Kineas estaba desconcertado e inseguro. El humo del incienso era empalagoso, le irritaba la garganta. Y los hombres con pieles de león, sin duda bárbaros, parecían una amenaza directa.
—No es preciso que te disculpes, joven. Al menos por el retraso. Son cosas que pasan. Por favor, dime cómo has venido hasta aquí.
—Vine por mar hasta Tomis y luego por tierra con mis caballos.
—Vamos, hombre. Más detalles.
—¿Qué puedo decir? Tuvimos un roce con unos bandidos. Encontramos a un grupo de sakje.
Kineas estaba cansado. Tenía la sensación de que le estaban tendiendo una trampa.
—Los bandidos con los que te enfrentaste eran getas, ¿no? Qué lástima que sean aliados de esta ciudad. Y los sakje…, a decir verdad, son los peores bandidos de todos. Tuviste suerte de escapar indemne.
—Los getas eran unos pocos hombres al mando de un jefe local. Nos atacaron para robarnos los caballos. —Kineas se atusaba la barba como solía hacer cuando se desconcertaba—. No sabía que fuesen aliados de esta ciudad.
—Ni ellos sospechaban que tú estuvieras a mi servicio. Una circunstancia de lo más lamentable. Aunque más lamentable es aún que volvieras a los sakje en su contra. Han perdido diez pueblos, quemados. Comerciamos con los getas, y los getas son aliados de Macedonia.

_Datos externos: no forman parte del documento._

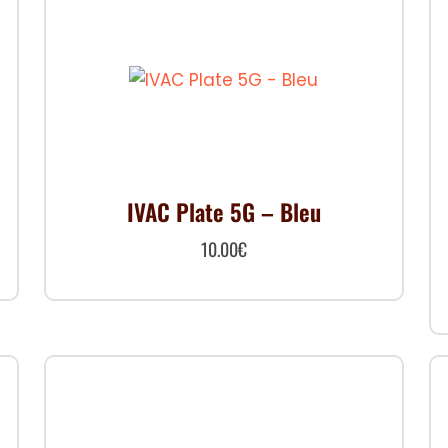
IVAC Plate 5G – Bleu
10.00
€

Has perjudicado nuestro comercio. —El arconte apoyó el mentón en una mano y levantó la vista hacia Kineas—. Y tal vez no sabías que mi propia familia proviene de los getas…
Kineas se estremeció.
—No tenía ni idea.
—Es una lástima. Y los sakje… ¿Te pidieron un tributo?
—Arconte, pareces estar al tanto de todas estas cosas.
—Te ruego contestes a las preguntas que se te formulan. Estás a mi servicio y al servicio de mi ciudad. Exigimos tu plena cooperación.